There is an important renewal of the arts in Brazil, coming from the country’s peripheries. Critically engaged artists are addressing the challenges of decolonizing historical representations and expanding social and political imagination. The Brazil LAB is committed to creating a space at Princeton to reflect on forms of cultural expression emanating from indigenous, Afro-Brazilian, and independent artists and against the backdrop of structural violence and growing authoritarianism. 

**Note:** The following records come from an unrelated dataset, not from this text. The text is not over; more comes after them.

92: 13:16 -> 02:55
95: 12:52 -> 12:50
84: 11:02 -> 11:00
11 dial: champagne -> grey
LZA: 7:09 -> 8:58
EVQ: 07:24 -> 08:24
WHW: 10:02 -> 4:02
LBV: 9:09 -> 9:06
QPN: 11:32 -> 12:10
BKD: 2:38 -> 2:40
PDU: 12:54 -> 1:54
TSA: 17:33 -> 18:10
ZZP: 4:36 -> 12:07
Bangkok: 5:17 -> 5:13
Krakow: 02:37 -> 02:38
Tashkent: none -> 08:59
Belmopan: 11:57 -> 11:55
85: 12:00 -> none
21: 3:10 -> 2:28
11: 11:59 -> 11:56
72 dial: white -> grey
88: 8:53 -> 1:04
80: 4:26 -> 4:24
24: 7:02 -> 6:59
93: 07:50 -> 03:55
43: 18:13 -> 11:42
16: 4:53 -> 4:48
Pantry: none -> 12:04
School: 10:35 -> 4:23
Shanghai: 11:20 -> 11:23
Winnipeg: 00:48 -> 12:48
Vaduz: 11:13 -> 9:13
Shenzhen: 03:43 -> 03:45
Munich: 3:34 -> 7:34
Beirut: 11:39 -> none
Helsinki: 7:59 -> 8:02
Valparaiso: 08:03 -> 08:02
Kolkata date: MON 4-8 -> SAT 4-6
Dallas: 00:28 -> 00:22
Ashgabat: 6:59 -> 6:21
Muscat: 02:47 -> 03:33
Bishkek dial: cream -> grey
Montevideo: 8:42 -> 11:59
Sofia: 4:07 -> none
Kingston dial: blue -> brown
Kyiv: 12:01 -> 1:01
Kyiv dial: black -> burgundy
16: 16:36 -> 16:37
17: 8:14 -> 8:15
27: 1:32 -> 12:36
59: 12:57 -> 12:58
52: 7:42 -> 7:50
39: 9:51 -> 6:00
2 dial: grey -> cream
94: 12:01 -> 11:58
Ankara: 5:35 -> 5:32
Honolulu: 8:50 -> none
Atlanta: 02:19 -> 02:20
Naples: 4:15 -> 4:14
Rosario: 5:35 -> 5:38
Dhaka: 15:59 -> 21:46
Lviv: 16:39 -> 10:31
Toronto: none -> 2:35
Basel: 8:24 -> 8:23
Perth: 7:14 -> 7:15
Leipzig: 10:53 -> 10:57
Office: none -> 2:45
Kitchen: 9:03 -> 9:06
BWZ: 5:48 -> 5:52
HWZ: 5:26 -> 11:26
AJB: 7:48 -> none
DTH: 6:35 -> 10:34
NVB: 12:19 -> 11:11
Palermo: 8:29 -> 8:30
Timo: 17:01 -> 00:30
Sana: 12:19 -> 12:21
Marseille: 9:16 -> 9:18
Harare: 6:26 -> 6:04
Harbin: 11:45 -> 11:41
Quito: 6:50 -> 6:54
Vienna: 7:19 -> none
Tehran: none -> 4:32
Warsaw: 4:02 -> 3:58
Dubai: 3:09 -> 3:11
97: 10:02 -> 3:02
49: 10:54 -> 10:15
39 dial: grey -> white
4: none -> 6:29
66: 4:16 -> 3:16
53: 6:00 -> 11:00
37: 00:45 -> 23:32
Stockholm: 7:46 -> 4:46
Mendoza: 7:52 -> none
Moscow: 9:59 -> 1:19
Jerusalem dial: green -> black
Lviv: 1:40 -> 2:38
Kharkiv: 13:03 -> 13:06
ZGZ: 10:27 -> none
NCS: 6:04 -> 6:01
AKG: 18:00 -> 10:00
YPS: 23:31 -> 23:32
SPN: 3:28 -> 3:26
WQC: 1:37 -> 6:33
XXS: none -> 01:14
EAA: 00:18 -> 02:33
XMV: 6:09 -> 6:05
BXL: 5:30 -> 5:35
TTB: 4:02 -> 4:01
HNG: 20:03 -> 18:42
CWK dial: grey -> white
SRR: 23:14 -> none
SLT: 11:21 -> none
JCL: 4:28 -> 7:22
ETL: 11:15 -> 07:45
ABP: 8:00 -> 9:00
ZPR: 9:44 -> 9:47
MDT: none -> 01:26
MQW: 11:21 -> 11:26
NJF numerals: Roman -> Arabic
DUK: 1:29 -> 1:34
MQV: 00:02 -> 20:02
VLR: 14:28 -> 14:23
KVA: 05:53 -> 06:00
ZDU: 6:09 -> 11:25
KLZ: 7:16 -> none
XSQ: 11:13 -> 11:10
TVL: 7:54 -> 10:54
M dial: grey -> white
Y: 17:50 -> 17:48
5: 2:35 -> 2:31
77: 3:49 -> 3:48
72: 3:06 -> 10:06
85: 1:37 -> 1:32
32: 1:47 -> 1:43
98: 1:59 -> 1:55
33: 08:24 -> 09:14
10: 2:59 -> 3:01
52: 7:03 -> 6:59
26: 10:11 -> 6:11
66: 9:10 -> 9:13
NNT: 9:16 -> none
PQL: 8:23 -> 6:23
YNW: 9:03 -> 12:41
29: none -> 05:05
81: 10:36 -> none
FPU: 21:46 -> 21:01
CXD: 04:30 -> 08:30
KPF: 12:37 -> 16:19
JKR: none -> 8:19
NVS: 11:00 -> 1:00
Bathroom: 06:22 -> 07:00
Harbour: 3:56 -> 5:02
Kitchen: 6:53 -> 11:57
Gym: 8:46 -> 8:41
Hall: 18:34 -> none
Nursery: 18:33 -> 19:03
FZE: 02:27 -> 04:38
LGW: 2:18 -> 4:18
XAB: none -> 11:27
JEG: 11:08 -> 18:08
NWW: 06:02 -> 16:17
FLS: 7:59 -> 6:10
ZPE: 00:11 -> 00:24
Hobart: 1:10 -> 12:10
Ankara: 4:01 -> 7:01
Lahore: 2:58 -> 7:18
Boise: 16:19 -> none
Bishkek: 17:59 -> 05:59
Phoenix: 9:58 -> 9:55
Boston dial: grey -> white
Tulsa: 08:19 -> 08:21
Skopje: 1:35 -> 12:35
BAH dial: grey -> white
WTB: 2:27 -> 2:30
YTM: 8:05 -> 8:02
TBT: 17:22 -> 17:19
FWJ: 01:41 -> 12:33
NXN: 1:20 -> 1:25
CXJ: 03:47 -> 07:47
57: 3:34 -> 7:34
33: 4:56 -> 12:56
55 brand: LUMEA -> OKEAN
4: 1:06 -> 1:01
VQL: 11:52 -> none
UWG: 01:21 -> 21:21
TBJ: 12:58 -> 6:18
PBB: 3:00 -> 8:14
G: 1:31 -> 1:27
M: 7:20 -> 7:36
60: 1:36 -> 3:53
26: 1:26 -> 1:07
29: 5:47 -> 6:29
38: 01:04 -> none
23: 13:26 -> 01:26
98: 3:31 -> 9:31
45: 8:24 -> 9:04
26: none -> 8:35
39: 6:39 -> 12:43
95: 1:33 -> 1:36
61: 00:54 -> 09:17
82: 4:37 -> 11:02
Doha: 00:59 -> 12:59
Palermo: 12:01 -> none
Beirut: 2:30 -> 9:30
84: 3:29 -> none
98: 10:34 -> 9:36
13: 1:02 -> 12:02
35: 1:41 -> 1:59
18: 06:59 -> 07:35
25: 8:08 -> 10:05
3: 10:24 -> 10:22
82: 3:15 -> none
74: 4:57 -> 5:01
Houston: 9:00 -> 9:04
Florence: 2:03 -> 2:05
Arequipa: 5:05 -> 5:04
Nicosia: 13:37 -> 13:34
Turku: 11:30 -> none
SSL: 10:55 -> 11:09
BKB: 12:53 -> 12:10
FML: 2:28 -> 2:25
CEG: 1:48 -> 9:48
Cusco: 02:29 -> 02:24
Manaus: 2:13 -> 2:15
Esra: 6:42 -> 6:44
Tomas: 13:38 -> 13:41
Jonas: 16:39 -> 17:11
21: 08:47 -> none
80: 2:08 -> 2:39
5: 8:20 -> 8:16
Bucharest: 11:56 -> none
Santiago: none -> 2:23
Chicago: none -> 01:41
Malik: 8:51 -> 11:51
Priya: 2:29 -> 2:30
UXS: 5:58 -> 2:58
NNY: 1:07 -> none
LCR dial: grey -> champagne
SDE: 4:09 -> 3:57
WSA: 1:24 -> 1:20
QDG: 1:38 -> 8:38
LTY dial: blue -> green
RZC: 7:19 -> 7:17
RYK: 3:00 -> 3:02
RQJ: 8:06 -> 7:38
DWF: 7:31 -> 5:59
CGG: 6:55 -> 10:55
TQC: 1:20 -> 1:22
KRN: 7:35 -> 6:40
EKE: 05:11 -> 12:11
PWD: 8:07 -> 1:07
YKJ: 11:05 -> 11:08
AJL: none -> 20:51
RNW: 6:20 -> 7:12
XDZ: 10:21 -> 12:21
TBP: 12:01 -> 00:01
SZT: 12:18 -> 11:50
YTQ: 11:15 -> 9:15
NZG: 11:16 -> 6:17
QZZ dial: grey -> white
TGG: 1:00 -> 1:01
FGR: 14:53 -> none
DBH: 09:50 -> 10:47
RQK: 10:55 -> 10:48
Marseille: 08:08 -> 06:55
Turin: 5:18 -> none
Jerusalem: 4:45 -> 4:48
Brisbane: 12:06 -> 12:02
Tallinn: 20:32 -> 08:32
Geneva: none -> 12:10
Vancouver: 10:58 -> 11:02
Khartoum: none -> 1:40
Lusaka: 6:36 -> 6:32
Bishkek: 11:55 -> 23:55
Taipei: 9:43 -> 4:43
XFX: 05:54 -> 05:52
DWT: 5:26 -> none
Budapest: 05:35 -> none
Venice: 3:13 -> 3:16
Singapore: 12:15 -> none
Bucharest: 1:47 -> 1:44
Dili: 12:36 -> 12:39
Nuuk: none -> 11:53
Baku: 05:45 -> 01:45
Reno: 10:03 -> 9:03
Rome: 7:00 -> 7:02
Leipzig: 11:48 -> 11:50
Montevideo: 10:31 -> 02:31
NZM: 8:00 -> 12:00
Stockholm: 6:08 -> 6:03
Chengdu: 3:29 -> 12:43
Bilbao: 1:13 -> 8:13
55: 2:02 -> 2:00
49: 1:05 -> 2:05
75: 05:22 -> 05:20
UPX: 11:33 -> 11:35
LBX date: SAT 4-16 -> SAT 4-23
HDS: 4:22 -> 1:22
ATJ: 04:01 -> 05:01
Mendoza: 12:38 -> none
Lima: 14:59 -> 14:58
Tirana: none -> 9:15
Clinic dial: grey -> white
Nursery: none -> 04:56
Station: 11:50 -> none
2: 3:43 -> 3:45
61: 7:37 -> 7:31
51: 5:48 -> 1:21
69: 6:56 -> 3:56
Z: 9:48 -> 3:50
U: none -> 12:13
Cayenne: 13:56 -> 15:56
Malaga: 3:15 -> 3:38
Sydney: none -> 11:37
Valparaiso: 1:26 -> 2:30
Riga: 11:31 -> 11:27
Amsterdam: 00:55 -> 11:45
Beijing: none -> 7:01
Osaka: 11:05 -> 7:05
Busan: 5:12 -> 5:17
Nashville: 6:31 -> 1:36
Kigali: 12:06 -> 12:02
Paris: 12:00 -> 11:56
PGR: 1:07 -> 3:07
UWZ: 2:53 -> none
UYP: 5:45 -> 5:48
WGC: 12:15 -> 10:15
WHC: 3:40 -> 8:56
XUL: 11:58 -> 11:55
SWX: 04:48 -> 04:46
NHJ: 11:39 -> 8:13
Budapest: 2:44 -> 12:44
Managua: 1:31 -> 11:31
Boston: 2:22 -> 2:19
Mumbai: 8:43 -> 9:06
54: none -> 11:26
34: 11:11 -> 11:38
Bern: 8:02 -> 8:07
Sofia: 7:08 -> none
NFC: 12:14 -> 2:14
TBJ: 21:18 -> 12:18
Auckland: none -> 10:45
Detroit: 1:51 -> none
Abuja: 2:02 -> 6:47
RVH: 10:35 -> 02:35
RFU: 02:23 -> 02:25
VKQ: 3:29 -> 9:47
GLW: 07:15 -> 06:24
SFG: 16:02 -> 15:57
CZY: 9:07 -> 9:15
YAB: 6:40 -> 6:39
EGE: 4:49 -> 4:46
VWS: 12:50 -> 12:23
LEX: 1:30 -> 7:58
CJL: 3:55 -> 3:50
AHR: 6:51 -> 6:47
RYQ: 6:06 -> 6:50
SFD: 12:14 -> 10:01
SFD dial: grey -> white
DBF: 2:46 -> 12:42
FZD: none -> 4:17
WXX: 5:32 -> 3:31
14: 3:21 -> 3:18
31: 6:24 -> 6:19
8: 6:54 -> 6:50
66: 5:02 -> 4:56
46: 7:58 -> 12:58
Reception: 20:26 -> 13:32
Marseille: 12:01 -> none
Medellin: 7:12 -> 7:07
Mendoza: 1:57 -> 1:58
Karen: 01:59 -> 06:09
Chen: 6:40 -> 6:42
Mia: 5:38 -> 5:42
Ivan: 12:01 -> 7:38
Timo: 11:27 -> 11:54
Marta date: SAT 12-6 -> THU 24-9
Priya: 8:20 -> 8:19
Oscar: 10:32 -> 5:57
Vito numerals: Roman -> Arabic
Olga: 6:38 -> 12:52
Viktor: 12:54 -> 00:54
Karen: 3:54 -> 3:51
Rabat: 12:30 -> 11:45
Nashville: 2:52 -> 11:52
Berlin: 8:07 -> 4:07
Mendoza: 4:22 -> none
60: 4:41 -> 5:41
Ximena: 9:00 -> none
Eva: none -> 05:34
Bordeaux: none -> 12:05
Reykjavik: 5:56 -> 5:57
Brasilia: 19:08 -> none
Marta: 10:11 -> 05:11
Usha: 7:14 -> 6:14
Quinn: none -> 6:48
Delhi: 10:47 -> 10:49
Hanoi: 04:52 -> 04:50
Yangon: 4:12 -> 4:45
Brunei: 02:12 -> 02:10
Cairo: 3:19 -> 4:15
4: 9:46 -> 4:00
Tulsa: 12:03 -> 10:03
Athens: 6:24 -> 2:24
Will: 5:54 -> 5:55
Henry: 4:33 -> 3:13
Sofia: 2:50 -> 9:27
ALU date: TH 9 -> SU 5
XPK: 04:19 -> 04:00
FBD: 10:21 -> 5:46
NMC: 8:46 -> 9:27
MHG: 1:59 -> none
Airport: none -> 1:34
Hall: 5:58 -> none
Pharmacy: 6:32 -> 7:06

Clarice Lispector by Claudia Andujar

The seeds for Decolonizing/Indigenizing the Arts came from the LAB’s early engagement with the work of the Brazilian artists Adriana Varejão, Denilson Baniwa, and Yasmin Thainá as well as conversations with our partner Lilia M. Schwarcz. The recent set of creative events celebrating the centennial of the acclaimed Brazilian writer Clarice Lispector, organized together with Jhumpa Lahiri (Lewis Center for the Arts) and Marília Librandi (Spanish and Portuguese), have consolidated this hub. The poetic musical concert Agora Clarice and the sonic library Clarice 100 Ears are our first major public outreach initiatives. The hub’s activities have also been supported by the Humanities Council, the Program in Latin American Studies, the Department of Spanish and Portuguese, and the Department of Anthropology. We believe that supporting cultural spaces for marginalized groups and resisting with and within the Brazilian arts is the way forward to achieve a more plural and inclusive society.

Adriana Varejão

Inspired by the country’s original work in the social sciences and the humanities, Decolonizing the Brazilian Arts operates as an experimental artistic studio and sponsors film screenings and discussions with Brazilian artists. All projects are in conversation with and extend the work of the LAB’s other research hubs. 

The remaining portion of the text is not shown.